XamVolo, Mersey Wylie, Sub Blue, Blue Vibe: Arts Club, Liverpool
XamVolo launches his debut album, which Shaun Ponsonby believes has set a new standard for Liverpool music.
Mersey Wylie summed it up during her set; “I’m proud to be here tonight,” she said. “I think Xam’s album is the best thing to come out of the city for a long time”.
She might be right. Somehow XamVolo, in a city still trying in vain to make stars out of sub-Britpop throwback acts, has managed to pull together an album that could easily compete with some of the biggest stars working at the moment. From a single listen to All The Sweetness on the Surface, images of Frank Ocean, Anderson .Paak, Janelle Monae and even Childish Gambino spring to mind.
Not that Xam’s album necessarily sounds like theirs, but the ambition to be recognised with these names is front and centre, and it succeeds. This entire project is fully realised; musically, lyrically, conceptually, aesthetically. It’s all there, and it could easily compete on the world’s stage. What’s more, he has done it himself. He hasn’t littered the album with outside producers.
From a local perspective, it has set a new standard – this, dear reader, is how you do it. And that isn’t a slight on any other musician working in the city. It is totally a comment on how uniquely right Xam has it pitched.
We have seen XamVolo at festivals, at small intimate shows, at jam nights, and supporting Paloma Faith in arenas. But tonight feels special. This is a celebration, a victory lap, a launch of something that has the potential to change how Liverpool is viewed as a musical city.
As ever, Xam himself is so ridiculously laid back that it is hard to believe that he believes his own hype. He breezes on stage in his usual get up – all in black, sunglasses, so cool that it’s almost intimidating.
Once a little standoffish on stage, he has gradually managed to let us in further into his world, becoming a consummate performer. He even cracked a few jokes.
Of course, the set was based around All The Sweetness on the Surface, and rightly so. His voice, smooth and comforting, holds your attention. It peaked on the brooding Adored – aching and soulful, by this point we were fully immersed in his world.
It was clear that Xam and his team had taken great pains to make this show his world from beginning to end. The full line up tonight was about as perfect as one could hope for, and each opener seemed to bring out different sides of Xam’s art.
The seven piece BlueVibe kicked things off, showcasing a jazzier and occasionally neo soul feel – most notably with a gorgeous sax that ensured early birds were seduced with the lushness of it all. It was clear that the group are still in their earliest days – it feels like they still have much to learn. It was extremely informal, with almost as many hoodies on stage as people. But musically they set the scene extremely well.
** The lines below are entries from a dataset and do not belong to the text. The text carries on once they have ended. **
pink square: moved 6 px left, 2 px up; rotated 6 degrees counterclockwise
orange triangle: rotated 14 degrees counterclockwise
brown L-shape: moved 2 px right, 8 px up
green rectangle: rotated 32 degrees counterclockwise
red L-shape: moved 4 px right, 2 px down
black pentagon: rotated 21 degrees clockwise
We have always seen Sub Blue almost as Xam’s little brother, but there aren’t Volo-isms that come out during his performances. Where Xam often makes old skool vibes sit comfortably with a modern setting, Sub Blue is thoroughly here and now. He swaggers far more than Xam ever would, painting a picture of suburban blues that casts a sharp eye over modern youth culture, the one exception being a cover of Usher’s U Got It Bad.
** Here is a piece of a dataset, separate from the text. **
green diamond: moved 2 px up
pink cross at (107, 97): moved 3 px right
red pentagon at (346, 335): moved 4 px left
He still has some way to go with his on stage persona, but his set just got better and better – to the point where the soul pouring out of him during Take a Picture and Think We’re Fine managed to capture a moment.
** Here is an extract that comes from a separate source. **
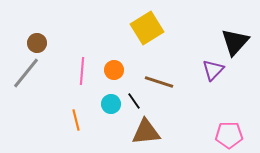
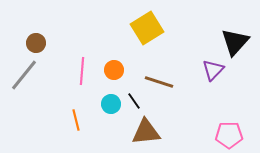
brown circle: moved 1 px left
gray line: moved 2 px left, 2 px down
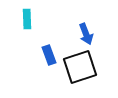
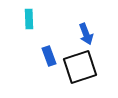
cyan rectangle: moved 2 px right
blue rectangle: moved 1 px down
We have already raved about Mersey Wylie’s recent EP on this site – one of the most accurate and arresting depictions of mental health we have ever heard. So it was a thrill to see her perform these songs again, after her incredible EP launch back in November.
If Blue Vibe represented the jazzier side of XamVolo, and Sub Blue represented the modern twist, Mersey was the pure soul. You could feel everything she sang throughout the set – the pain, the humour, the questions, the answers. Everything. The fact that we could feel what she was singing about, and what she was articulating, meant that we related to her in a way that we perhaps didn’t relate to the other acts on the bill.
By the time Xam closed out the night with Old Soul, it became clear to us that if Liverpool wants a seat at the head table of international music, then it’s talents like these that must be nurtured. Each are taking on the modern world in their art in a way that must be listened to. XamVolo is already there – that much is evident. But what we saw tonight was a fair idea of what the future of Liverpool music should look like.